Daily Crypto Signals: Bitcoin Holds $89K, Ethereum Eyes $3.3K Rally Amid Market Turbulence
The cryptocurrency market faces headwinds as Bitcoin trades at $89,378 with modest 2.2% monthly gains, while Ethereum shows recovery signs
Quick overview
- Bitcoin trades at $89,378 with a modest 2.2% monthly gain, while Ethereum shows signs of recovery after a 15.9% weekly correction.
- Institutional interest in cryptocurrency is growing, with Laser Digital applying for a US national bank trust charter, indicating increased confidence in federal regulations.
- A recent winter storm significantly impacted Bitcoin mining, causing a 40% drop in network hashrate, highlighting the concentration of mining capacity in the US.
- Ethereum's network activity is surging, with layer-2 solutions surpassing BNB Chain and Tron in transactions, signaling a positive trend for the ecosystem.
The cryptocurrency market faces headwinds as Bitcoin BTC/USD trades at $89,378 with modest 2.2% monthly gains, while Ethereum ETH/USD shows signs of recovery despite a 15.9% weekly correction. Network activity surges across Ethereum’s layer-2 ecosystem as institutional players push for deeper integration into traditional finance, even as stablecoin growth threatens bank deposit stability.

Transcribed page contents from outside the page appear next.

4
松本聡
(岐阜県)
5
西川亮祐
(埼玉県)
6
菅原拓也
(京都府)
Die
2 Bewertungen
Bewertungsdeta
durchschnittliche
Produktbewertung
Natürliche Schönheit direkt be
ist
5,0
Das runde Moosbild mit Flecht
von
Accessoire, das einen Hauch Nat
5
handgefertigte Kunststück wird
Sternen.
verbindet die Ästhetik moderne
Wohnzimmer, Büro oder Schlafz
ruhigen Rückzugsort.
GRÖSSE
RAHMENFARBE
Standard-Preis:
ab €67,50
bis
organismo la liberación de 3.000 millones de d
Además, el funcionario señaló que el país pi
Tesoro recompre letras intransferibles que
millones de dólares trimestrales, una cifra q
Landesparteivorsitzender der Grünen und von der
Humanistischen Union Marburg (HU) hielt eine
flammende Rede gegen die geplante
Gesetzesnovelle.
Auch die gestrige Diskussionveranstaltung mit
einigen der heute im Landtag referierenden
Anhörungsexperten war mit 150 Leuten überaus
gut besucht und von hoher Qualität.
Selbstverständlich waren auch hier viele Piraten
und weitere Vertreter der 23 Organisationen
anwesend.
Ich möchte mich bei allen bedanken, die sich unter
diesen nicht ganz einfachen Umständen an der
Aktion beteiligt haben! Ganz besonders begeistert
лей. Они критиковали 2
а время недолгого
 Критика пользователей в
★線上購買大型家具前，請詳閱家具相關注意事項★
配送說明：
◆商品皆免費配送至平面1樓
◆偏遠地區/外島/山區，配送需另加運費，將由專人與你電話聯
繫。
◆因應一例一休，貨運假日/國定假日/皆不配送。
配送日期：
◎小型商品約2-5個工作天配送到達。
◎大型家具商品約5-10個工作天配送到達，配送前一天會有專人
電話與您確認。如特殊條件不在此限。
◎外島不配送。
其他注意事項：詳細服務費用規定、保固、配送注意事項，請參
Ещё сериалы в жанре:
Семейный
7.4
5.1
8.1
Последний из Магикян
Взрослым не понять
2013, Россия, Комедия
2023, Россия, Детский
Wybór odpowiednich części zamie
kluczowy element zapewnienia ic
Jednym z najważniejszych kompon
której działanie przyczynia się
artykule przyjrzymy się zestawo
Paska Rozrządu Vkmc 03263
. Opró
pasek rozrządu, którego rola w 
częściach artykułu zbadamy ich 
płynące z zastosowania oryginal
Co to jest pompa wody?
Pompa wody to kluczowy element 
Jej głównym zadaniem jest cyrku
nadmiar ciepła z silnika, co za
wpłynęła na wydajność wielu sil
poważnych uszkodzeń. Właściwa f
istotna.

Crypto Market Developments
As winter weather makes mining harder and institutional players look for more legitimacy, the cryptocurrency industry is going through a time of legislative change and infrastructure growth. Laser Digital, which is funded by Nomura, has applied for a US national bank trust charter with the Office of the Comptroller of the Currency. This shows that crypto-focused companies are becoming more confident in doing business at the federal level, where the rules seem to be more relaxed.
But traditional banks are worried about competition from the digital asset industry. Standard Chartered put out a research that said stablecoins are a big threat to bank savings, especially for rural lenders. Analysts think that US bank deposits could drop by a third of the US dollar-pegged stablecoin market, which is worth $301.4 billion. Based on net interest margin income as a percentage of total revenue, regional banks like Huntington Bancshares, M&T Bank, Truist Financial, and CFG Bank have the most risk.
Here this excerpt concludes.